Exercise directions: Output every record verbatim, and omit each picture.

———

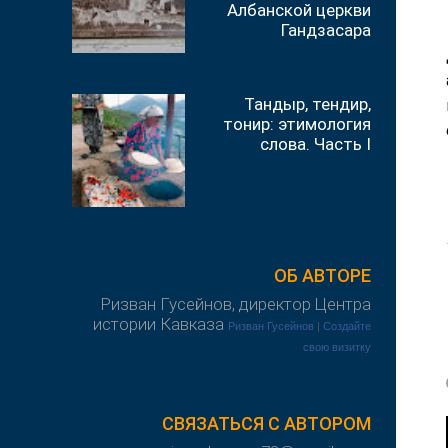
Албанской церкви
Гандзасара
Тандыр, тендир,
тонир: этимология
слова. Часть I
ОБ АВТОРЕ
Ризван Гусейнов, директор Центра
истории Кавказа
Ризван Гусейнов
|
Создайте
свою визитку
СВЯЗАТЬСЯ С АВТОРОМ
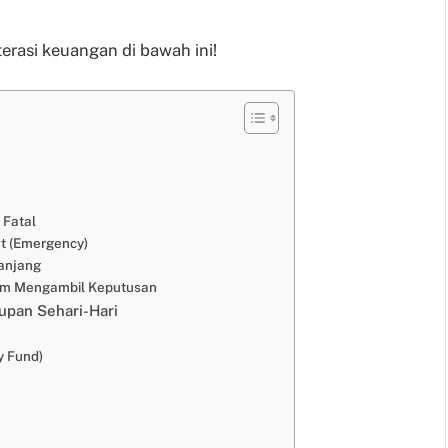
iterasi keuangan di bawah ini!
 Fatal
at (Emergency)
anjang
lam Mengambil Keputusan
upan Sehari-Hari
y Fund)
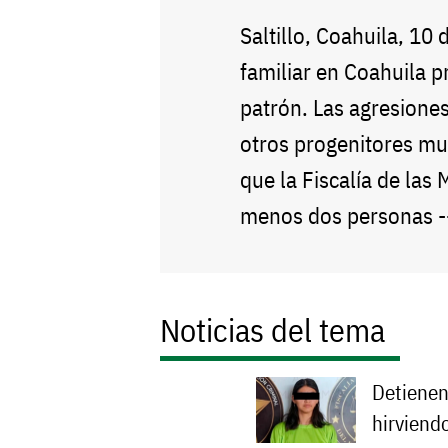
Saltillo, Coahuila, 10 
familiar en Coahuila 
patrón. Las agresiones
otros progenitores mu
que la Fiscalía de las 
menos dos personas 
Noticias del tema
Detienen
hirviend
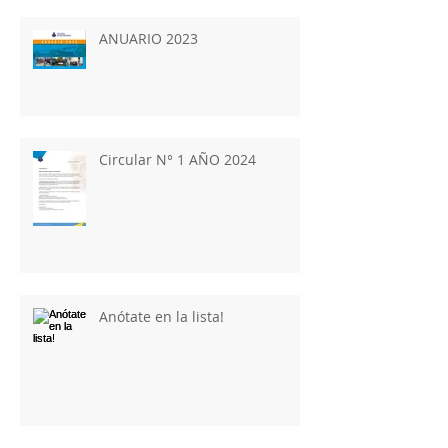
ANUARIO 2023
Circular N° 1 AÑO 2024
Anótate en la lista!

———

Exercise response:
Албанской церкви
Гандзасара
Тандыр, тендир,
тонир: этимология
слова. Часть I
ОБ АВТОРЕ
Ризван Гусейнов, директор Центра
истории Кавказа
Ризван Гусейнов
|
Создайте
свою визитку
СВЯЗАТЬСЯ С АВТОРОМ
iterasi keuangan di bawah ini!
 Fatal
at (Emergency)
anjang
lam Mengambil Keputusan
upan Sehari-Hari
y Fund)
Saltillo, Coahuila, 10 
familiar en Coahuila 
patrón. Las agresiones
otros progenitores mu
que la Fiscalía de las 
menos dos personas 
Noticias del tema
Detienen
hirviend
ANUARIO 2023
Circular N° 1 AÑO 2024
Anótate en la lista!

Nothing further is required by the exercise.